Consapevole dello stato di arretratezza del patrimonio immobiliare italiano, con una percentuale di edifici storici, antichi ma soprattutto obsoleti che raggiunge cifre importanti, il Governo italiano si era schierato fin dall’inizio in modo compatto per rivedere al ribasso la direttiva “EPBD” (Energy Performance of Buildings Directive) sulle case green che a Bruxelles al contrario è sempre piaciuta tantissimo. Proteste e tentativi sfociati in un nulla di fatto sancito lo scorso 28 maggio, quando il decreto UE è entrato in vigore accompagnato dal conto alla rovescia dei 24 mesi concessi ai Paesi membri per recepirlo e adeguarsi di conseguenza.

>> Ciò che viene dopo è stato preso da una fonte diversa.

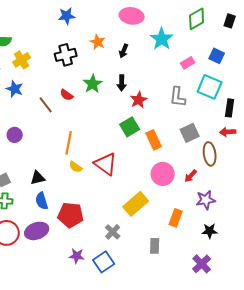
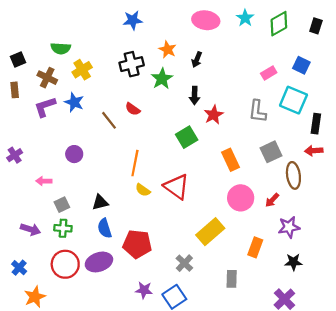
cyan star: (162, 39) -> (245, 18), moved, size x0.7
green star: (93, 84) -> (162, 79), moved
green square: (130, 127) -> (187, 137), moved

L’Italia, in pratica, ha tempo fino al gennaio 2026, una manciata di mesi, per dettagliare un piano di rinnovamento degli edifici e presentarsi con i documenti in regola ai nastri di partenza della corsa verso il 2050, data spartiacque fra la “vecchia” Europa ed una tutta nuova a emissioni zero.

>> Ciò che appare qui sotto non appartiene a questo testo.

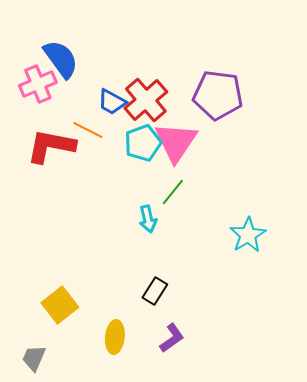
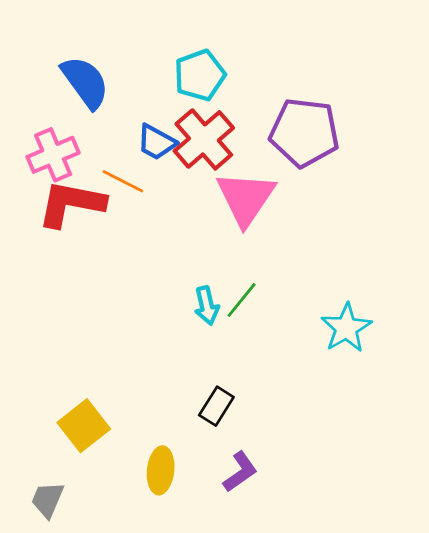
pink cross: (38, 84) -> (53, 155), moved
cyan pentagon: (143, 143) -> (200, 75), moved
green line: (173, 192) -> (242, 300), moved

Del cronoprogramma al momento sui tavoli del Governo ha parlato il ministro dell’Ambiente e della sicurezza energetica Pichetto Fratin nel corso di un’intervista al quotidiano “La Repubblica”, anticipando l’idea di un nuovo sistema di detrazioni fiscali destinato a privilegiare l’efficientamento energetico, perché “con minori emissioni non solo si salvaguarda l’ambiente, ma avere edifici che consumano di meno significa anche risparmiare sulle bollette”. Una strategia concentrata su tre punti d’azione: finanziamenti per soggetti con basso reddito, mutui agevolati per favorire le comunità energetiche e i condomini, apertura alle partnership tra pubblico e privato. “Se pensiamo all’edilizia agevolata, viene in mente il piano Fanfani, che ha avuto molto peso nello sviluppo del Paese nel dopoguerra. Si può pensare a diverse forme di partenariato pubblico privato, con sostegni attraverso mutui agevolati sia per una quota del capitale che per gli interessi”.
Tutto questo con la consapevolezza che l’Italia è un Paese niente affatto semplice “in cui avviare interventi di questo tipo”, considerando che il 75% degli immobili ha più di 70 anni e più dell’80% delle famiglie possiede almeno una proprietà immobiliare, ma tenendo anche conto delle stime dell’Ance (Associazione Nazionale Costruttori Edili), secondo cui è possibile pensare a due milioni di edifici ristrutturati entro il 2035. “Ho istituito già alcuni mesi fa un gruppo di lavoro, con la rappresentanza dell’Ance e vari stakeholder, per fare un ragionamento complessivo partendo dai dati Enea, che costituiscono la classificazione più aggiornata sugli edifici. Su quella stiamo costruendo il modello di percorso, tenendo conto anche delle indicazioni della direttiva, che prevede l’esclusione dagli obblighi di efficientamento di alcune tipologie di edifici, dagli appartamenti al di sotto dei 50 mq a quelli classificati come storici”.
Dal 2028, i nuovi edifici non residenziali dovranno essere a emissioni zero, mentre per quelli residenziali l’obbligo scatterà dal 2030, un obiettivo relativamente semplice da raggiungere con le attuali tecniche costruttive, nonostante i costi superiori rispetto a quelle tradizionali. La vera sfida è un’altra e riguarda gli edifici già esistenti, con un 15% che sarà necessario ristrutturare in modo profondo.
Entrando nello specifico degli interventi, il Ministro spiega: “Per raggiungere gli obiettivi indicati dalla direttiva ci sono diverse possibilità, dalle pompe di calore ai doppi vetri al riscaldamento a pavimento, fino al teleriscaldamento”. Ma è indubbio che il punto dolente resta sempre e comunque uno soltanto: il capitolo finanziamenti. “Già con la prossima legge di Bilancio ribaltiamo il meccanismo della detrazione fiscale, che verrà maggiormente finalizzata agli interventi di efficientamento energetico: si tratta di una parte strutturale della riforma fiscale. Non abbiamo ancora definito però con che percentuali si intende intervenire: le misure devono essere compatibili con il bilancio dello Stato. L’obiettivo è di contribuire al numero più alto possibile di interventi. Per gli incapienti le detrazioni non funzionano, e quindi bisogna intervenire con le sovvenzioni”.